-- Records for this exercise follows --

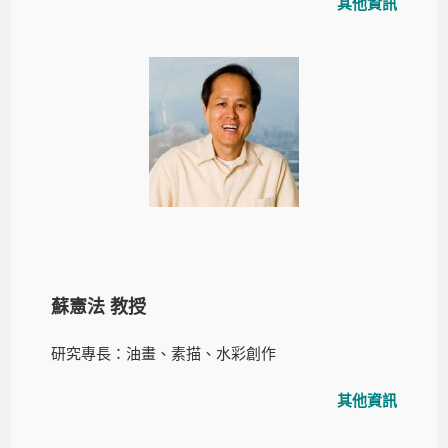
其他資訊
蘇憲法 教授
研究專長：油畫、素描、水彩創作
其他資訊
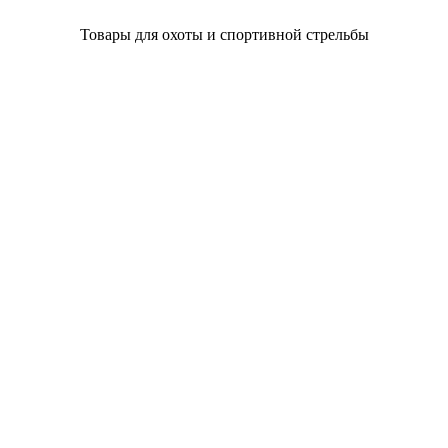
Товары для охоты и спортивной стрельбы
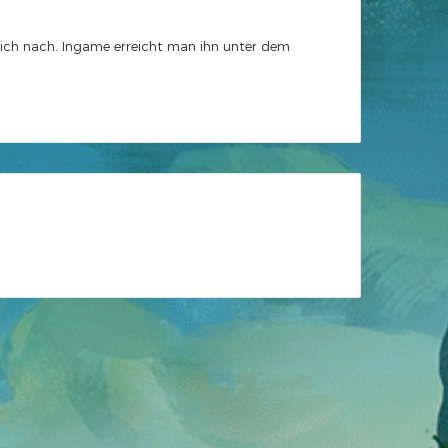
lich nach. Ingame erreicht man ihn unter dem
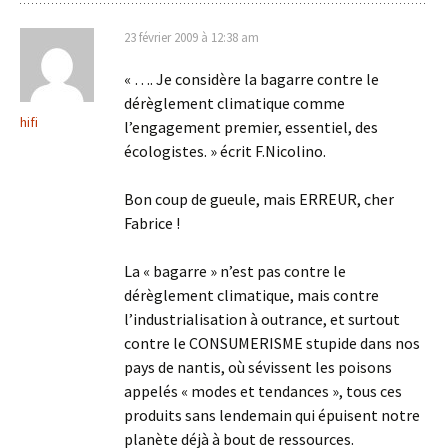
23 février 2009 à 12:38 am
« …. Je considère la bagarre contre le
dérèglement climatique comme
hifi
l’engagement premier, essentiel, des
écologistes. » écrit F.Nicolino.
Bon coup de gueule, mais ERREUR, cher
Fabrice !
La « bagarre » n’est pas contre le
dérèglement climatique, mais contre
l’industrialisation à outrance, et surtout
contre le CONSUMERISME stupide dans nos
pays de nantis, où sévissent les poisons
appelés « modes et tendances », tous ces
produits sans lendemain qui épuisent notre
planète déjà à bout de ressources.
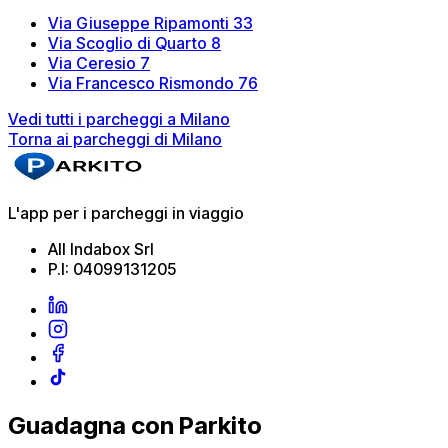
Via Giuseppe Ripamonti 33
Via Scoglio di Quarto 8
Via Ceresio 7
Via Francesco Rismondo 76
Vedi tutti i parcheggi a Milano
Torna ai parcheggi di Milano
L'app per i parcheggi in viaggio
All Indabox Srl
P.I: 04099131205
Guadagna con Parkito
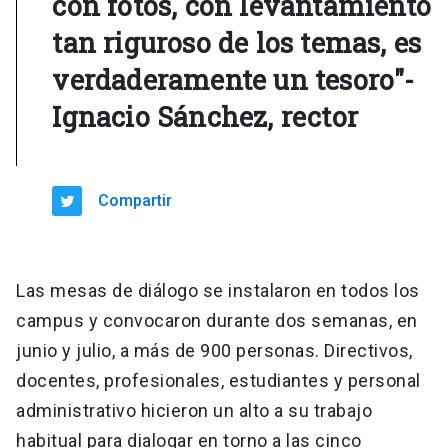
con fotos, con levantamiento
tan riguroso de los temas, es
verdaderamente un tesoro"-
Ignacio Sánchez, rector
Compartir
Las mesas de diálogo se instalaron en todos los
campus y convocaron durante dos semanas, en
junio y julio, a más de 900 personas. Directivos,
docentes, profesionales, estudiantes y personal
administrativo hicieron un alto a su trabajo
habitual para dialogar en torno a las cinco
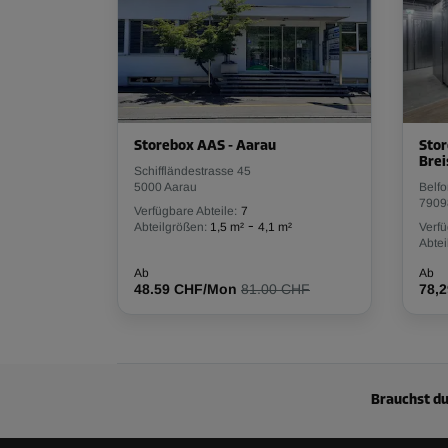
Volumen: 13,5 m³
L:
4,2
m
B:
1,1
m
H:
3
m
Abteil 29
Storebox AAS - Aarau
Stor
Fläche: 3,8 m²
Brei
Schiffländestrasse 45
Volumen: 11,4 m³
5000 Aarau
Belfo
7909
L:
3
m
B:
1,3
m
H:
3
m
Verfügbare Abteile:
7
-
Abteilgrößen:
1,5 m²
4,1 m²
Verfü
Abtei
Ab
Ab
Abteil 30
48.59 CHF/Mon
81.00 CHF
78,
Fläche: 7,9 m²
Volumen: 23,7 m³
L:
4,2
m
B:
1,9
m
H:
3
m
Brauchst du
Abteil 34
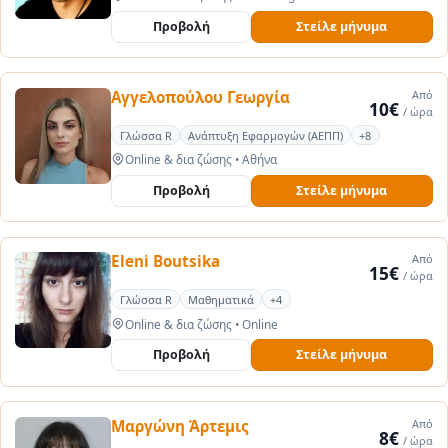
Προβολή
Στείλε μήνυμα
Αγγελοπούλου Γεωργία
Από
10€
/ ώρα
Γλώσσα R
Ανάπτυξη Εφαρμογών (ΑΕΠΠ)
+8
Online & δια ζώσης
•
Αθήνα
Προβολή
Στείλε μήνυμα
Eleni Boutsika
Από
15€
/ ώρα
Γλώσσα R
Μαθηματικά
+4
Online & δια ζώσης
•
Online
Προβολή
Στείλε μήνυμα
Μαργώνη Άρτεμις
Από
8€
/ ώρα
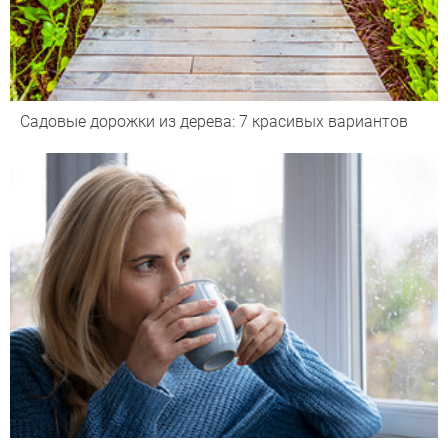
Садовые дорожки из дерева: 7 красивых вариантов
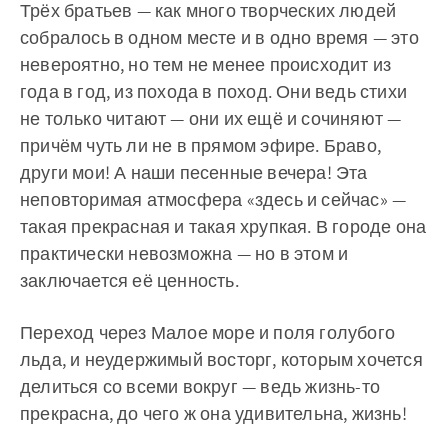
Трёх братьев — как много творческих людей
собралось в одном месте и в одно время — это
невероятно, но тем не менее происходит из
года в год, из похода в поход. Они ведь стихи
не только читают — они их ещё и сочиняют —
причём чуть ли не в прямом эфире. Браво,
други мои! А наши песенные вечера! Эта
неповторимая атмосфера «здесь и сейчас» —
такая прекрасная и такая хрупкая. В городе она
практически невозможна — но в этом и
заключается её ценность.
Переход через Малое море и поля голубого
льда, и неудержимый восторг, которым хочется
делиться со всеми вокруг — ведь жизнь-то
прекрасна, до чего ж она удивительна, жизнь!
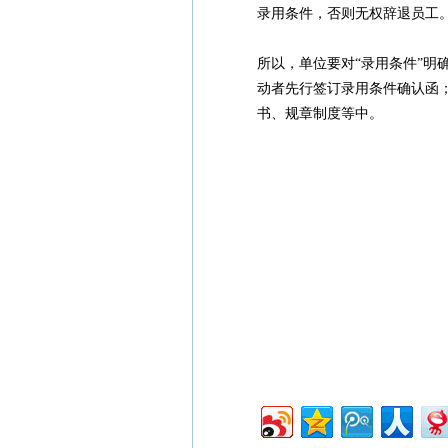
录用条件，否则无权辞退员工
所以，单位要对“录用条件”明
动者先行签订录用条件确认函
书、规章制度等中。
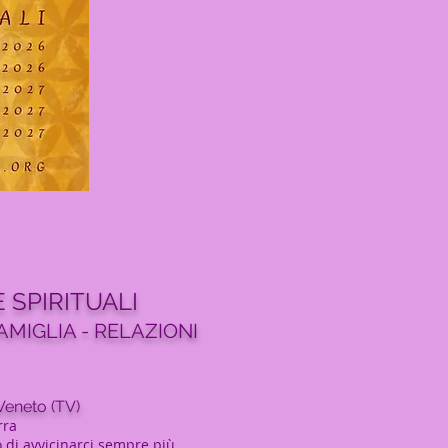
 SPIRITUALI
AMIGLIA - RELAZIONI
 Veneto (TV)
rra
 di avvicinarci sempre più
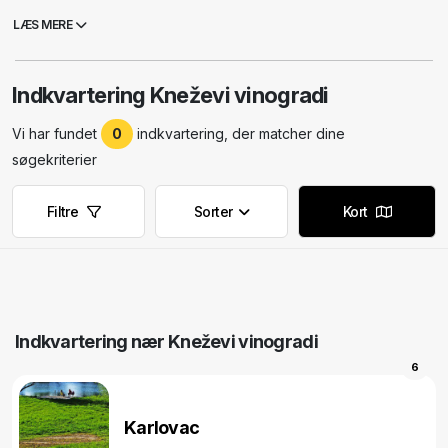
LÆS MERE
Indkvartering Kneževi vinogradi
Vi har fundet
0
indkvartering, der matcher dine
søgekriterier
Filtre
Sorter
Kort
Indkvartering nær Kneževi vinogradi
6
Karlovac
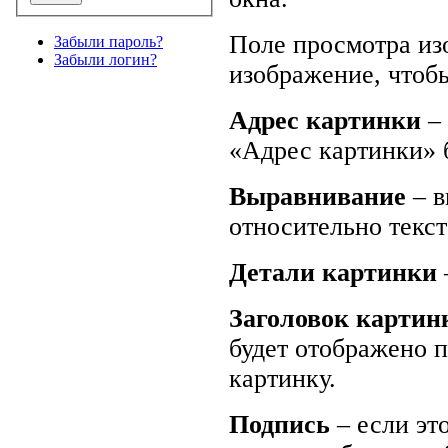
Поле просмотра из
Забыли пароль?
Забыли логин?
изображение, чтобы
Адрес картинки
– 
«Адрес картинки» 
Выравнивание
– 
относительно текст
Детали картинки
Заголовок картин
будет отображено 
картинку.
Подпись
– если эт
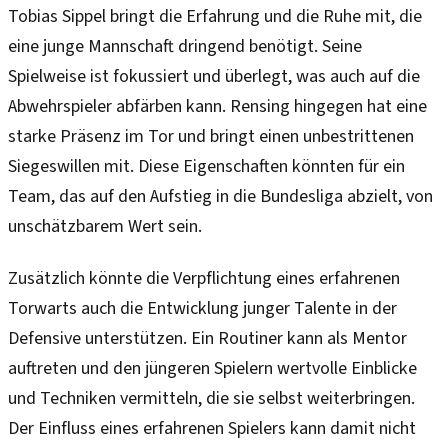
Tobias Sippel bringt die Erfahrung und die Ruhe mit, die
eine junge Mannschaft dringend benötigt. Seine
Spielweise ist fokussiert und überlegt, was auch auf die
Abwehrspieler abfärben kann. Rensing hingegen hat eine
starke Präsenz im Tor und bringt einen unbestrittenen
Siegeswillen mit. Diese Eigenschaften könnten für ein
Team, das auf den Aufstieg in die Bundesliga abzielt, von
unschätzbarem Wert sein.
Zusätzlich könnte die Verpflichtung eines erfahrenen
Torwarts auch die Entwicklung junger Talente in der
Defensive unterstützen. Ein Routiner kann als Mentor
auftreten und den jüngeren Spielern wertvolle Einblicke
und Techniken vermitteln, die sie selbst weiterbringen.
Der Einfluss eines erfahrenen Spielers kann damit nicht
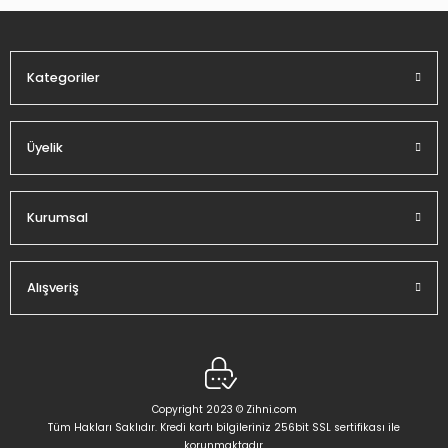
Ürün fiyatı diğer sitelerden daha pahalı.
Bu ürüne benzer farklı alternatifler olmalı.
Kategoriler
Üyelik
Gönder
Kurumsal
Alışveriş
Copyright 2023 © Zihni.com
Tüm Hakları Saklıdır. Kredi kartı bilgileriniz 256bit SSL sertifikası ile
korunmaktadır.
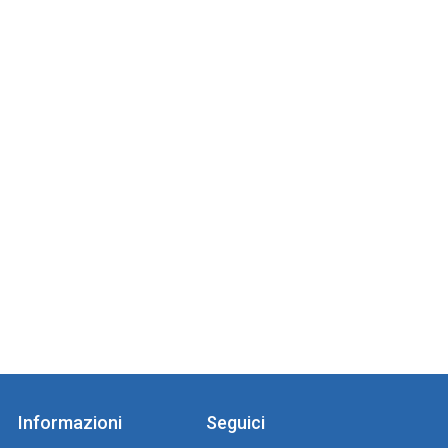
Informazioni
Seguici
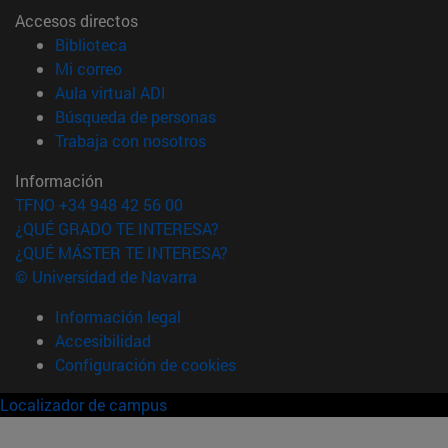
Accesos directos
(abre en nueva ventana)
Biblioteca
(abre en nueva ventana)
Mi correo
(abre en nueva ventana)
Aula virtual ADI
(abre en nueva ventana)
Búsqueda de personas
(abre en nueva ventana)
Trabaja con nosotros
Información
TFNO +34 948 42 56 00
¿QUÉ GRADO TE INTERESA?
¿QUÉ MÁSTER TE INTERESA?
© Universidad de Navarra
Información legal
Accesibilidad
Configuración de cookies
Localizador de campus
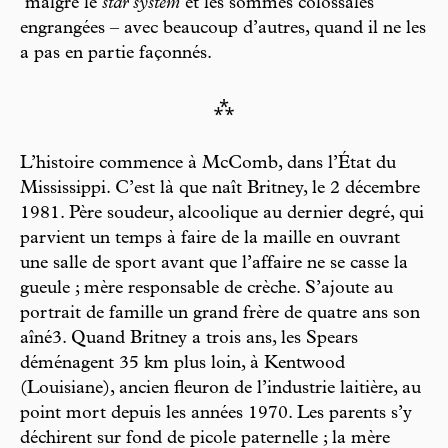
malgré le
star system
et les sommes colossales
engrangées – avec beaucoup d’autres, quand il ne les
a pas en partie façonnés.
⁂
L’histoire commence à McComb, dans l’État du
Mississippi. C’est là que naît Britney, le 2 décembre
1981. Père soudeur, alcoolique au dernier degré, qui
parvient un temps à faire de la maille en ouvrant
une salle de sport avant que l’affaire ne se casse la
gueule ; mère responsable de crèche. S’ajoute au
portrait de famille un grand frère de quatre ans son
aîné3. Quand Britney a trois ans, les Spears
déménagent 35 km plus loin, à Kentwood
(Louisiane), ancien fleuron de l’industrie laitière, au
point mort depuis les années 1970. Les parents s’y
déchirent sur fond de picole paternelle ; la mère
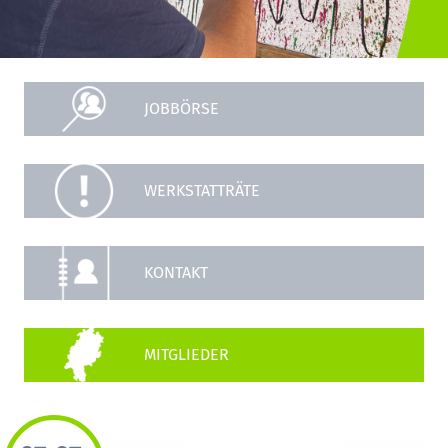
JOBBÖRSE
WERKSTATTRÄTE
KONTAKT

-- Records for this exercise concluded --

**Exercise details**
Go through the entries and retype them exactly, except for the images.

**Completed exercise**
其他資訊
蘇憲法 教授
研究專長：油畫、素描、水彩創作
其他資訊
Товары для охоты и спортивной стрельбы
lich nach. Ingame erreicht man ihn unter dem
23 février 2009 à 12:38 am
« …. Je considère la bagarre contre le
dérèglement climatique comme
hifi
l’engagement premier, essentiel, des
écologistes. » écrit F.Nicolino.
Bon coup de gueule, mais ERREUR, cher
Fabrice !
La « bagarre » n’est pas contre le
dérèglement climatique, mais contre
l’industrialisation à outrance, et surtout
contre le CONSUMERISME stupide dans nos
pays de nantis, où sévissent les poisons
appelés « modes et tendances », tous ces
produits sans lendemain qui épuisent notre
planète déjà à bout de ressources.
Via Giuseppe Ripamonti 33
Via Scoglio di Quarto 8
Via Ceresio 7
Via Francesco Rismondo 76
Vedi tutti i parcheggi a Milano
Torna ai parcheggi di Milano
L'app per i parcheggi in viaggio
All Indabox Srl
P.I: 04099131205
Guadagna con Parkito
con fotos, con levantamiento
tan riguroso de los temas, es
verdaderamente un tesoro"-
Ignacio Sánchez, rector
Compartir
Las mesas de diálogo se instalaron en todos los
campus y convocaron durante dos semanas, en
junio y julio, a más de 900 personas. Directivos,
docentes, profesionales, estudiantes y personal
administrativo hicieron un alto a su trabajo
habitual para dialogar en torno a las cinco
Volumen: 13,5 m³
L:
4,2
m
B:
1,1
m
H:
3
m
Abteil 29
Storebox AAS - Aarau
Stor
Fläche: 3,8 m²
Brei
Schiffländestrasse 45
Volumen: 11,4 m³
5000 Aarau
Belfo
7909
L:
3
m
B:
1,3
m
H:
3
m
Verfügbare Abteile:
7
-
Abteilgrößen:
1,5 m²
4,1 m²
Verfü
Abtei
Ab
Ab
Abteil 30
48.59 CHF/Mon
81.00 CHF
78,
Fläche: 7,9 m²
Volumen: 23,7 m³
L:
4,2
m
B:
1,9
m
H:
3
m
Brauchst du
Abteil 34
Προβολή
Στείλε μήνυμα
Αγγελοπούλου Γεωργία
Από
10€
/ ώρα
Γλώσσα R
Ανάπτυξη Εφαρμογών (ΑΕΠΠ)
+8
Online & δια ζώσης
•
Αθήνα
Προβολή
Στείλε μήνυμα
Eleni Boutsika
Από
15€
/ ώρα
Γλώσσα R
Μαθηματικά
+4
Online & δια ζώσης
•
Online
Προβολή
Στείλε μήνυμα
Μαργώνη Άρτεμις
Από
8€
/ ώρα
Садовые дорожки из дерева: 7 красивых вариантов
Трёх братьев — как много творческих людей
собралось в одном месте и в одно время — это
невероятно, но тем не менее происходит из
года в год, из похода в поход. Они ведь стихи
не только читают — они их ещё и сочиняют —
причём чуть ли не в прямом эфире. Браво,
други мои! А наши песенные вечера! Эта
неповторимая атмосфера «здесь и сейчас» —
такая прекрасная и такая хрупкая. В городе она
практически невозможна — но в этом и
заключается её ценность.
Переход через Малое море и поля голубого
льда, и неудержимый восторг, которым хочется
делиться со всеми вокруг — ведь жизнь-то
прекрасна, до чего ж она удивительна, жизнь!
录用条件，否则无权辞退员工
所以，单位要对“录用条件”明
动者先行签订录用条件确认函
书、规章制度等中。
 SPIRITUALI
AMIGLIA - RELAZIONI
 Veneto (TV)
rra
 di avvicinarci sempre più
LÆS MERE
Indkvartering Kneževi vinogradi
Vi har fundet
0
indkvartering, der matcher dine
søgekriterier
Filtre
Sorter
Kort
Indkvartering nær Kneževi vinogradi
6
Karlovac
Поле просмотра из
Забыли пароль?
Забыли логин?
изображение, чтобы
Адрес картинки
– 
«Адрес картинки» 
Выравнивание
– 
относительно текст
Детали картинки
Заголовок картин
будет отображено 
картинку.
Подпись
– если эт
Tobias Sippel bringt die Erfahrung und die Ruhe mit, die
eine junge Mannschaft dringend benötigt. Seine
Spielweise ist fokussiert und überlegt, was auch auf die
Abwehrspieler abfärben kann. Rensing hingegen hat eine
starke Präsenz im Tor und bringt einen unbestrittenen
Siegeswillen mit. Diese Eigenschaften könnten für ein
Team, das auf den Aufstieg in die Bundesliga abzielt, von
unschätzbarem Wert sein.
Zusätzlich könnte die Verpflichtung eines erfahrenen
Torwarts auch die Entwicklung junger Talente in der
Defensive unterstützen. Ein Routiner kann als Mentor
auftreten und den jüngeren Spielern wertvolle Einblicke
und Techniken vermitteln, die sie selbst weiterbringen.
Der Einfluss eines erfahrenen Spielers kann damit nicht
Ürün fiyatı diğer sitelerden daha pahalı.
Bu ürüne benzer farklı alternatifler olmalı.
Kategoriler
Üyelik
Gönder
Kurumsal
Alışveriş
Copyright 2023 © Zihni.com
Tüm Hakları Saklıdır. Kredi kartı bilgileriniz 256bit SSL sertifikası ile
korunmaktadır.
Informazioni
Seguici
Accesos directos
(abre en nueva ventana)
Biblioteca
(abre en nueva ventana)
Mi correo
(abre en nueva ventana)
Aula virtual ADI
(abre en nueva ventana)
Búsqueda de personas
(abre en nueva ventana)
Trabaja con nosotros
Información
TFNO +34 948 42 56 00
¿QUÉ GRADO TE INTERESA?
¿QUÉ MÁSTER TE INTERESA?
© Universidad de Navarra
Información legal
Accesibilidad
Configuración de cookies
Localizador de campus
malgré le
star system
et les sommes colossales
engrangées – avec beaucoup d’autres, quand il ne les
a pas en partie façonnés.
⁂
L’histoire commence à McComb, dans l’État du
Mississippi. C’est là que naît Britney, le 2 décembre
1981. Père soudeur, alcoolique au dernier degré, qui
parvient un temps à faire de la maille en ouvrant
une salle de sport avant que l’affaire ne se casse la
gueule ; mère responsable de crèche. S’ajoute au
portrait de famille un grand frère de quatre ans son
aîné3. Quand Britney a trois ans, les Spears
déménagent 35 km plus loin, à Kentwood
(Louisiane), ancien fleuron de l’industrie laitière, au
point mort depuis les années 1970. Les parents s’y
déchirent sur fond de picole paternelle ; la mère
JOBBÖRSE
WERKSTATTRÄTE
KONTAKT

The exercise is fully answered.